Wozu sind Sie da, Frau Artzt-Steinbrink

Karin Artzt-Steinbrink

Aufgezeichnet und fotografiert von Martin Schmid

Wozu sind Sie da, Frau Artzt-Steinbrink?

Ich bin dazu da, etwas zu bewegen in meiner Umgebung, ruhig, aber beharrlich. Artensterben, Klimawandel und nachhaltige Landwirtschaft sind Themen, die ich anderen nahebringen möchte.

Umweltschutz war für mich früh ein Thema. Anfang der 80er-Jahre organisierte meine Familie den Widerstand mit gegen die Wiederaufbereitungsanlage Wangershausen. Diese sollte gerade mal zehn Kilometer entfernt von unserem Hof entstehen. Außerdem stellten meine Eltern bereits Mitte der 80er-Jahre ihre Landwirtschaft auf ökologischen Landbau um.

Vieles war nicht geplant

Vieles in meinem Leben war nicht geplant. So kam 1986 eine Gruppe von Landwirten auf mich zu und fragte an, ob ich mit einer halben Stelle deren Erzeugergemeinschaft managen will. Es waren Biomilchproduzenten, die bis dato keine Möglichkeit hatten, diese Milch auch separat zu vermarkten. Damals war ich schon verheiratet und machte die Buchhaltung für den Maler- und Putzbetrieb meines Mannes. Mein Studium der Agrarwissenschaften an der Universität Gießen hatte ich gerade beendet.

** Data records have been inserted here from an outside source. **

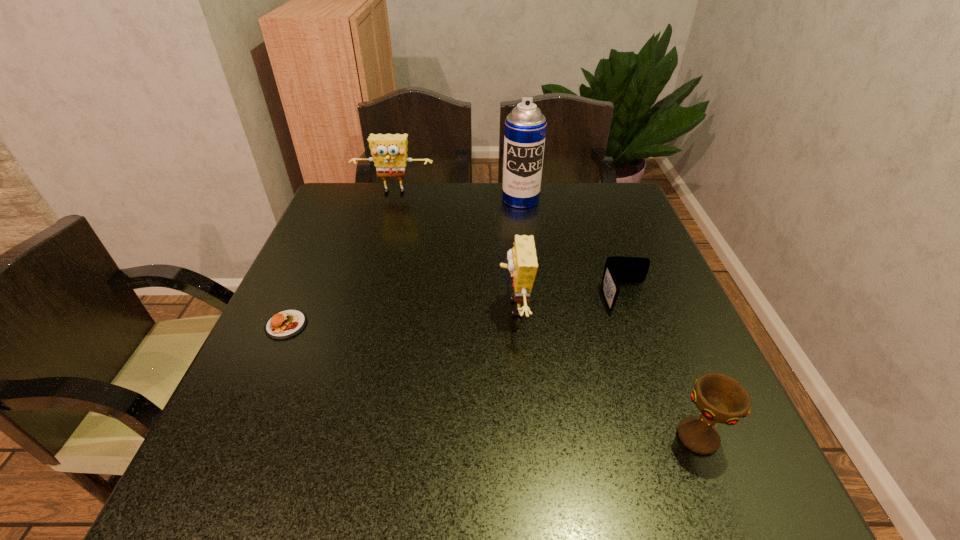 The height and width of the screenshot is (540, 960). In the image, there is a desktop. In order to click on blank space at the near right corner in this screenshot , I will do `click(673, 465)`.

At what (x,y) coordinates should I click in order to perform the action: click on empty location between the fourth tallest object and the patty (food). Please return your answer as a coordinate pair (x, y). This screenshot has height=540, width=960. Looking at the image, I should click on (492, 381).

Identify the location of vacant space in between the nearer sponge and the left sponge. (454, 251).

Image resolution: width=960 pixels, height=540 pixels. I want to click on vacant space in between the nearest object and the tallest object, so click(609, 318).

This screenshot has width=960, height=540. What are the coordinates of `unoccupied area between the right sponge and the patty (food)` in the screenshot? It's located at (400, 316).

This screenshot has height=540, width=960. Identify the location of free space between the nearer sponge and the shortest object. (400, 316).

Image resolution: width=960 pixels, height=540 pixels. Identify the location of free space between the wallet and the nearer sponge. (570, 302).

Locate an element on the screen. Image resolution: width=960 pixels, height=540 pixels. blank region between the left sponge and the nearer sponge is located at coordinates pos(454,251).

Where is `empty space between the wallet and the aerosol can`? The image size is (960, 540). empty space between the wallet and the aerosol can is located at coordinates (573, 248).

Identify which object is the second closest to the tallest object. Please provide its 2D coordinates. Your answer should be formatted as a tuple, i.e. [(x, y)], where the tuple contains the x and y coordinates of a point satisfying the conditions above.

[(522, 261)] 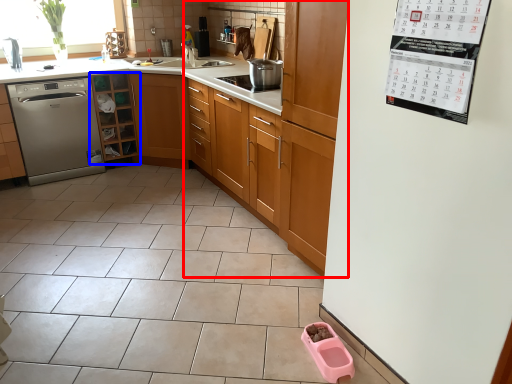 Question: Among these objects, which one is farthest to the camera, cabinetry (highlighted by a red box) or cabinetry (highlighted by a blue box)?

Choices:
 (A) cabinetry
 (B) cabinetry

Answer: (B) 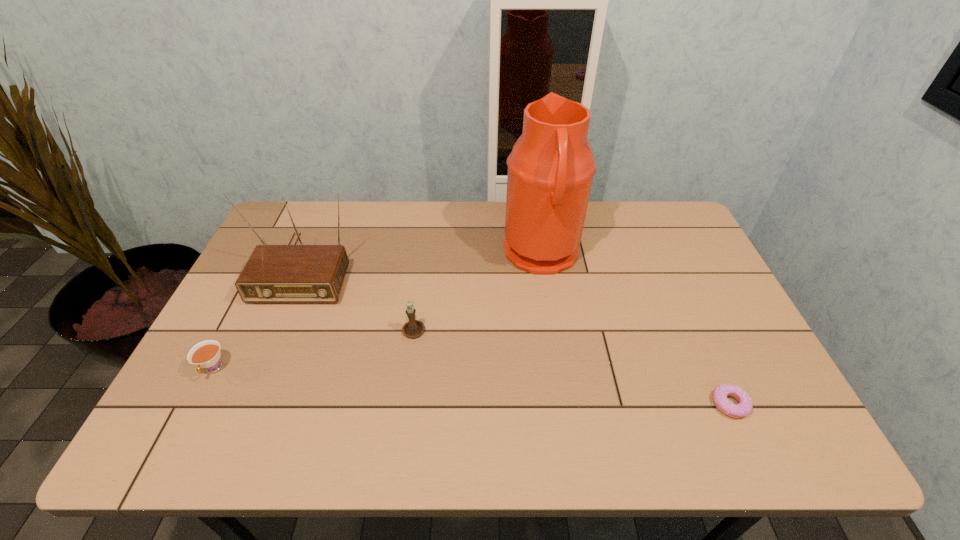 Where is `vacant space situated from the spout of the water jug`? The height and width of the screenshot is (540, 960). vacant space situated from the spout of the water jug is located at coordinates (419, 254).

Where is `free spot located from the spout of the water jug`? The width and height of the screenshot is (960, 540). free spot located from the spout of the water jug is located at coordinates (412, 254).

Find the location of a particular element. This screenshot has width=960, height=540. vacant space located 0.360m on the front panel of the radio_receiver is located at coordinates (239, 424).

Find the location of `free space located 0.280m on the side of the third tallest object with the handle`. free space located 0.280m on the side of the third tallest object with the handle is located at coordinates (424, 252).

Locate an element on the screen. free space located on the side of the third tallest object with the handle is located at coordinates (422, 271).

What are the coordinates of `free space located 0.180m on the side of the third tallest object with the handle` in the screenshot? It's located at (421, 273).

Locate an element on the screen. free space located on the side of the teacup with the handle is located at coordinates (190, 413).

This screenshot has width=960, height=540. What are the coordinates of `vacant space situated on the left of the shortest object` in the screenshot? It's located at (680, 404).

Locate an element on the screen. The height and width of the screenshot is (540, 960). water jug located in the far edge section of the desktop is located at coordinates (550, 170).

This screenshot has width=960, height=540. Find the location of `radio_receiver at the far edge`. radio_receiver at the far edge is located at coordinates (288, 273). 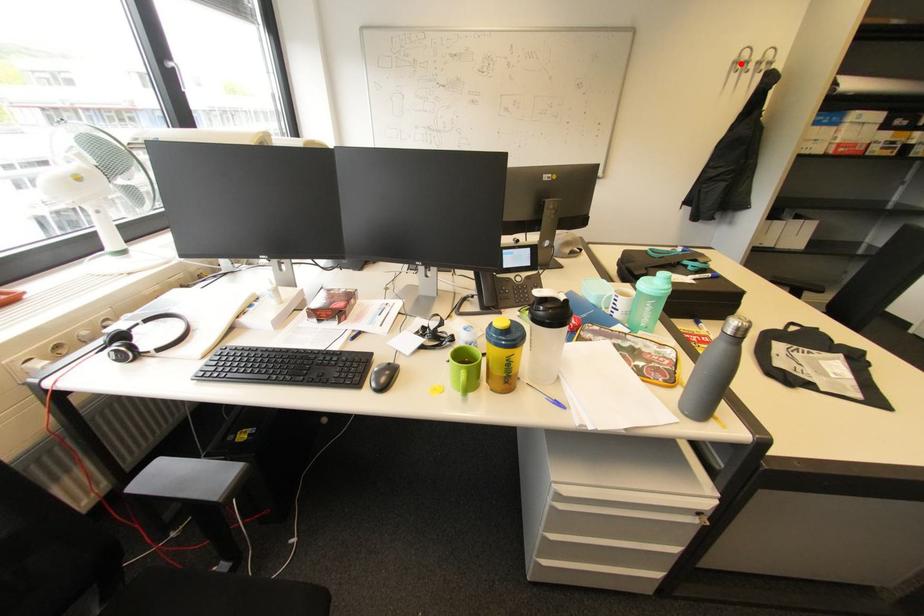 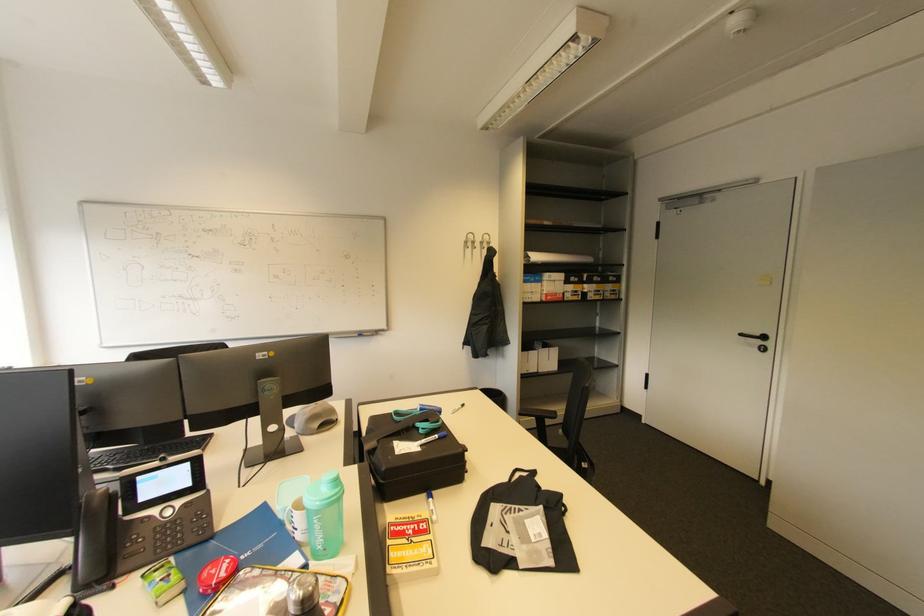 In the second image, find the point that corresponds to the highlighted location in the first image.

(470, 243) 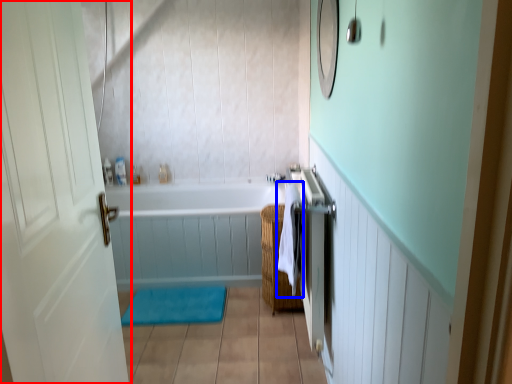 Question: Which object appears closest to the camera in this image, door (highlighted by a red box) or beach towel (highlighted by a blue box)?

Choices:
 (A) door
 (B) beach towel

Answer: (A) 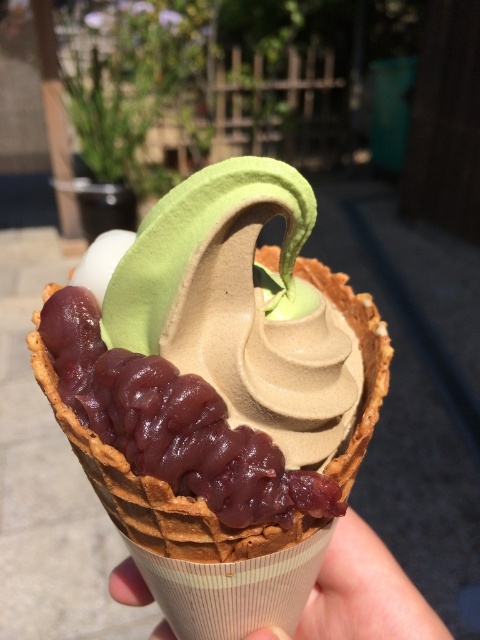 You are holding a ruler and want to measure the distance from your eyes to the point marked at coordinates point (240, 506) in the image of the waffle cone. Can you determine if this distance is more than 30 inches?

The distance between point (240, 506) and the camera is 31.71 inches, so yes, the distance is more than 30 inches.

You are holding a smooth chocolate ice cream cone at center and a smooth beige cone at center. Which one is nearer to your hand?

The smooth chocolate ice cream cone at center is closer to the viewer than smooth beige cone at center, so the smooth chocolate ice cream cone at center is nearer to your hand.

You are at an ice cream shop and see the smooth chocolate ice cream cone at center and the smooth beige cone at center. Which one has a greater width?

The smooth chocolate ice cream cone at center has a greater width than the smooth beige cone at center. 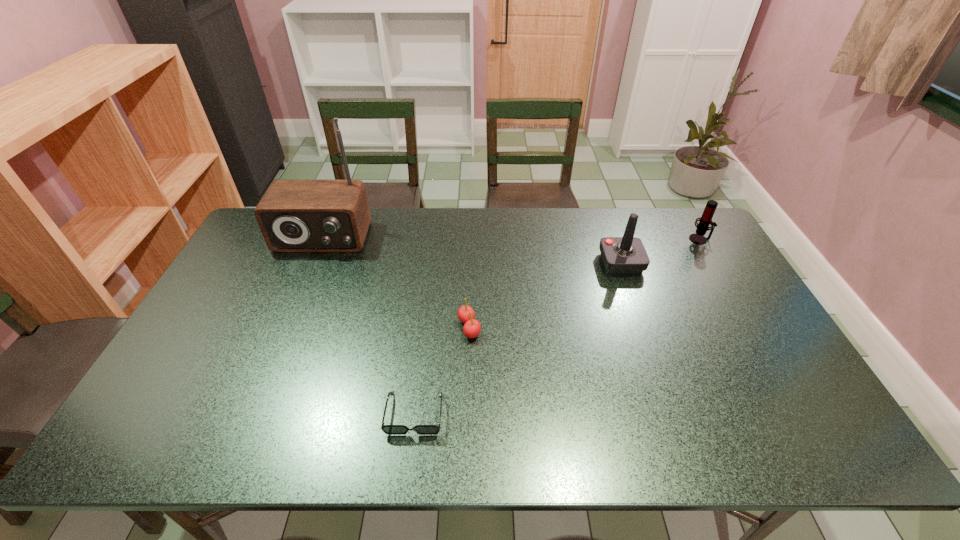 Find the location of a particular element. vacant space located on the front-facing side of the radio receiver is located at coordinates (280, 338).

Identify the location of vacant space located 0.190m on the back of the second tallest object. This screenshot has width=960, height=540. (605, 217).

This screenshot has height=540, width=960. Identify the location of free space located 0.270m on the front of the microphone. pos(735,301).

The height and width of the screenshot is (540, 960). I want to click on vacant area situated 0.100m on the left of the third object from left to right, so click(421, 328).

Find the location of a particular element. radio receiver that is at the far edge is located at coordinates (294, 215).

This screenshot has height=540, width=960. In order to click on microphone at the far edge in this screenshot , I will do `click(705, 220)`.

Where is `object present at the near edge`? The image size is (960, 540). object present at the near edge is located at coordinates (387, 429).

Where is `object present at the left edge`? This screenshot has height=540, width=960. object present at the left edge is located at coordinates (294, 215).

Identify the location of object present at the right edge. The image size is (960, 540). (705, 220).

Identify the location of object that is at the far left corner. This screenshot has width=960, height=540. (294, 215). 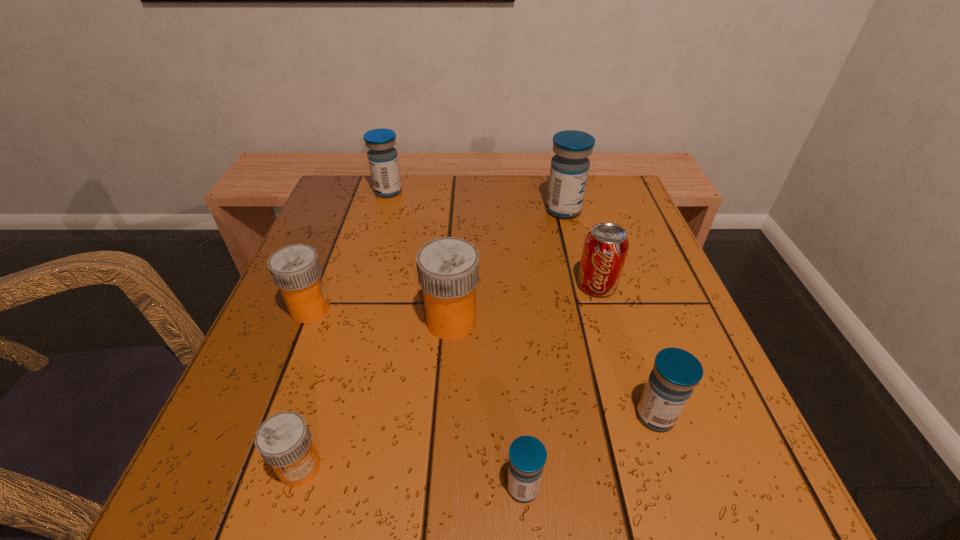 You are a GUI agent. You are given a task and a screenshot of the screen. Output one action in this format:
    pyautogui.click(x=<x>, y=<y>)
    Task: Click on the vacant space situated on the back of the third biggest blue medicine
    
    Given the screenshot: What is the action you would take?
    pyautogui.click(x=600, y=247)

At what (x,y) coordinates should I click in order to perform the action: click on free space located on the back of the third medicine from right to left. Please return your answer as a coordinate pair (x, y). Looking at the image, I should click on (517, 404).

Locate an element on the screen. The image size is (960, 540). soda can that is at the right edge is located at coordinates (605, 248).

Where is `object located in the far left corner section of the desktop`? object located in the far left corner section of the desktop is located at coordinates (383, 161).

Find the location of a particular element. The width and height of the screenshot is (960, 540). object located at the near left corner is located at coordinates (283, 440).

You are a GUI agent. You are given a task and a screenshot of the screen. Output one action in this format:
    pyautogui.click(x=<x>, y=<y>)
    Task: Click on the object at the far right corner
    
    Given the screenshot: What is the action you would take?
    pyautogui.click(x=569, y=169)

Identify the location of free region at the far edge of the desktop. (540, 174).

Locate an element on the screen. The height and width of the screenshot is (540, 960). vacant space at the near edge of the desktop is located at coordinates (355, 464).

Image resolution: width=960 pixels, height=540 pixels. I want to click on free region at the left edge, so click(380, 238).

Find the location of a particular element. This screenshot has width=960, height=540. vacant region at the far left corner of the desktop is located at coordinates (356, 205). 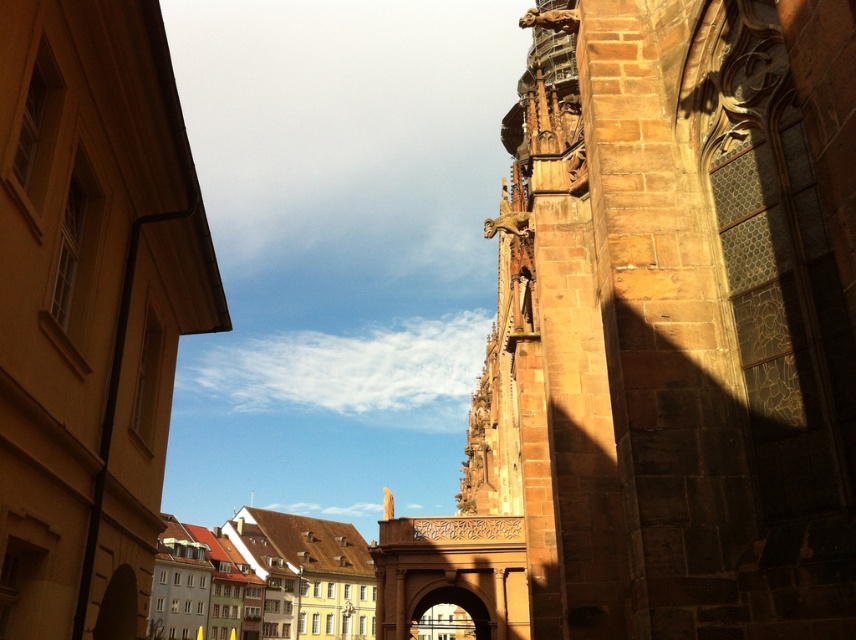 Which is above, brown stone church at upper left or light brown stone buildings at center?

brown stone church at upper left is higher up.

You are a GUI agent. You are given a task and a screenshot of the screen. Output one action in this format:
    pyautogui.click(x=<x>, y=<y>)
    Task: Click on the brown stone church at upper left
    Image resolution: width=856 pixels, height=640 pixels.
    Given the screenshot: What is the action you would take?
    pyautogui.click(x=90, y=307)

Which of these two, brown stone tower at upper right or brown stone church at upper left, stands taller?

brown stone tower at upper right

Which is more to the left, brown stone tower at upper right or brown stone church at upper left?

brown stone church at upper left is more to the left.

The image size is (856, 640). I want to click on brown stone tower at upper right, so click(661, 339).

The height and width of the screenshot is (640, 856). I want to click on brown stone tower at upper right, so click(661, 339).

Can you confirm if brown stone tower at upper right is positioned to the left of light brown stone buildings at center?

Incorrect, brown stone tower at upper right is not on the left side of light brown stone buildings at center.

Can you confirm if brown stone tower at upper right is taller than light brown stone buildings at center?

Correct, brown stone tower at upper right is much taller as light brown stone buildings at center.

Is point (829, 381) positioned after point (355, 618)?

No.

Find the location of a particular element. The width and height of the screenshot is (856, 640). brown stone tower at upper right is located at coordinates (661, 339). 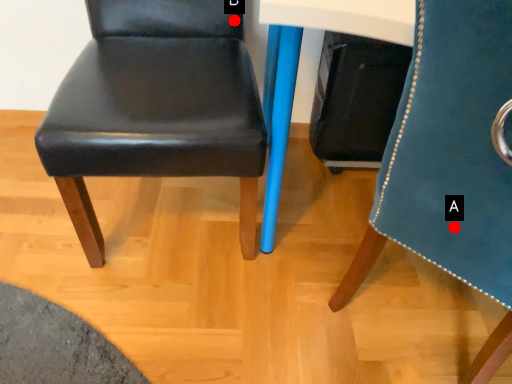 Question: Two points are circled on the image, labeled by A and B beside each circle. Which of the following is the closest to the observer?

Choices:
 (A) A is closer
 (B) B is closer

Answer: (A) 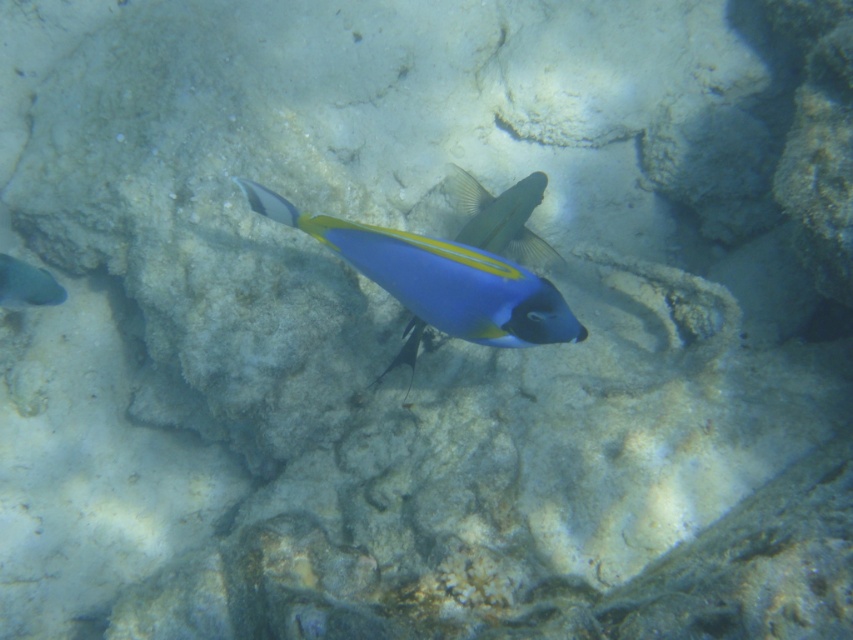 You are a marine biologist observing underwater life. You notice a shiny blue fish at center and a matte gray fish at left. If you want to place a 30 inch long measuring tape between them to measure their distance, will the tape be long enough to reach both ends without bending?

The distance between the shiny blue fish at center and the matte gray fish at left is 27.51 inches. Since the measuring tape is 30 inches long, it is long enough to reach both ends without bending.

You are a marine biologist observing an underwater scene. You notice two fish labeled as shiny blue fish at center and blue glossy fish at center. Which fish do you think has a greater width?

The shiny blue fish at center might be wider than blue glossy fish at center according to the description.

You are a marine biologist observing an underwater scene. You notice a point marked at coordinates (437,282). What object is located at that point?

The point at coordinates (437,282) indicates the shiny blue fish at center.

Wir haben klein angefangen

Schließlich schafften wir es mit der Erzeugergemeinschaft, gemeinsam eine eigene Biomilch auf den Markt zu bringen. Wir fingen mit einer bescheidenen Menge von 200.000 Kilogramm Milch pro Jahr an, die wir in einer kleinen Molkerei in Sachsenberg getrennt verarbeiten ließen. 1996 hatten wir dann die Chance, die bereits geschlossene Molkerei hier in Usseln aufzukaufen. Seit 26 Jahren stehe ich als Geschäftsführerin in der Verantwortung der Upländer Bauernmolkerei, mittlerweile zusammen mit einem Kollegen. Heute verarbeiten wir jährlich rund 45 Millionen Kilogramm Milch von 115 Landwirten, denen die Molkerei überwiegend gehört. Gerade sind wir dabei, in einen Neubau umzuziehen.

Mit Hartnäckigkeit zum Ziel

Es ist nicht immer einfach, Ziele zu erreichen. Mir hilft aber, dass ich sehr hartnäckig sein kann. Ich bin keine Revoluzzerin nach dem Motto, „erstmal dagegen“. Ich schaue, ob es sich lohnt für etwas zu kämpfen und wenn ich denke ja, dann tue ich das. Ich war zum Beispiel die erste Frau in meinem Heimatort, die das Feuerwehrauto fahren durfte. Wir hatten zwar schon eine Frauentruppe, aber zum Ausrücken brauchte es noch einen Mann als Fahrer. Nachdem ich mehrere Lehrgänge absolviert hatte, konnten die Verantwortlichen nicht mehr anders, als mich fahren zu lassen.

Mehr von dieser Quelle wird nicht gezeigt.